My husband gave me a new car. This is a gift of staggering dimension, and I’m only now, as they say, beginning to “wrap my mind around it.”
It was not a surprise. On Christmas morning he handed me a piece of paper with the picture of a car on it, the car he had determined was right for my needs: hauling all kinds of precious and ever-growing cargo. Then he spent several more months deliberating on the features that were the ones he thought I deserved.
My old car was doing fine, but at 12 years old, it could definitely be called old. I had driven it from Texas to California in 1997 and it symbolized the life I had left behind: a life of workaday grind, grief and stress, yet relative solitude and independent ease; a life without a child, a dog, a Brownie troop and Keebler crumbs. Mine was the kind of car that never fails, yet lately, when pressed to make a road trip, I felt better off renting some reliability.
When we arrived at the dealership, I could tell from the start that times had changed since the last time I bought a new car.
I remember the delivery process like this. You sit behind the wheel with the salesman beside you. He shows you the refined and slightly unfamiliar features of the dash: the windshield wipers, the gear shift, the lights, the stereo, the AC, the adjustable steering column, the cruise control, the CD changer (!), the remote side mirrors (!), the cupholders (!).
There was none of that.
Instead, we sat in the front seat and he began punching a touchscreen that occupies the center of the cockpit. As a car marketing professional, he must have sensed the slight quiver that was about to send my female eyeballs orbiting, because he said:
I’ll never buy another car without one of these.
Hmm, I thought, I’d better keep my opinions to myself.
His fingers were flying through maneuvers that I would never remember.
You can find the nearest Starbucks, for example.
Isn’t there one on every corner?
When you’re alone on the road this will lead you straight to the nearest Chinese restaurant.
If I’m ever again alone on the road I’m heading straight to China.
I’ve already programmed in your home address.
Can’t I just go back the way I came?
I considered it all harmless folly, even when he handed me the owner’s manuals. That’s right, two manuals. The manual for operating the car was 584 pages. The manual for operating the GPS system was 274 pages.
My husband sensed my trepidation and said, “Want to just follow me?”
And I did. Things went smoothly until he decided to try a shortcut. Then the map started scolding me, in that mildly sensual yet patronizing voice inherited from patriarchal computer forebears.
Right turn in one-quarter mile, she suggested.
Left turn in one hundred yards, she intoned.
Right turn ahead, she insisted.
Left turn ahead, she shrieked, and shot me in the head.

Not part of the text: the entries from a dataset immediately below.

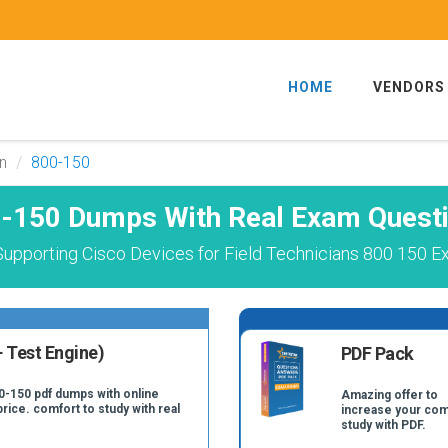
HOME
VENDORS
an
800-150
-150 Dumps With Real Exam Quest
upporting Cisco Devices for Field Technicians 800 150 E
 Test Engine)
PDF Pack
0-150 pdf dumps with online
Amazing offer to
price. comfort to study with real
increase your com
study with PDF.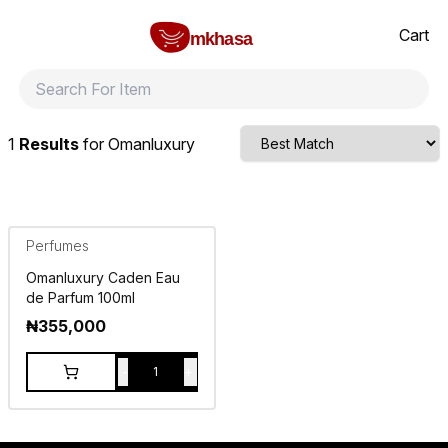
Home
Omanluxury
All products
perfumes and fragrances
Brands
Product index
About
Shipping and ret
Cart
mkhasa
1
Results
for
Omanluxury
Perfumes
Omanluxury Caden Eau
de Parfum 100ml
₦
355,000
-
+
1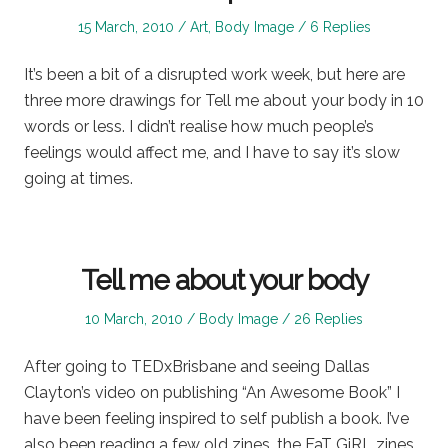
Posted
Posted
15 March, 2010
Art
,
Body Image
6 Replies
on
in
It’s been a bit of a disrupted work week, but here are
three more drawings for Tell me about your body in 10
words or less. I didn’t realise how much people’s
feelings would affect me, and I have to say it’s slow
going at times.
Tell me about your body
Posted
Posted
10 March, 2010
Body Image
26 Replies
on
in
After going to TEDxBrisbane and seeing Dallas
Clayton’s video on publishing “An Awesome Book” I
have been feeling inspired to self publish a book. I’ve
also been reading a few old zines, the FaT GiRL zines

The commands elevated in urgency as the system rapidly reconfigured the route to accommodate my husband’s own innovative guidance choices one car ahead. Once we arrived home I was drenched in flop sweat and palpitating with fury.
I did not set my ass in that car again for one week.
Oh I know there’s plenty of gender psychology at work here, but I consider it all too obvious to mention.
Suffice it to say this may well be the car that I deserve, but I’m more convinced than ever that I don’t deserve it.
Honey, I said carefully to my husband one morning, I just don’t find myself getting lost that often.
Compassionately, he disabled the GPS and I’m getting used to driving again. I’ve located the radio. But I haven’t yet ventured toward the windshield wipers.
And I know in my gut what the lesson is. If I can overcome my aversion, if I can truly find my way around it, then I will finally be getting somewhere.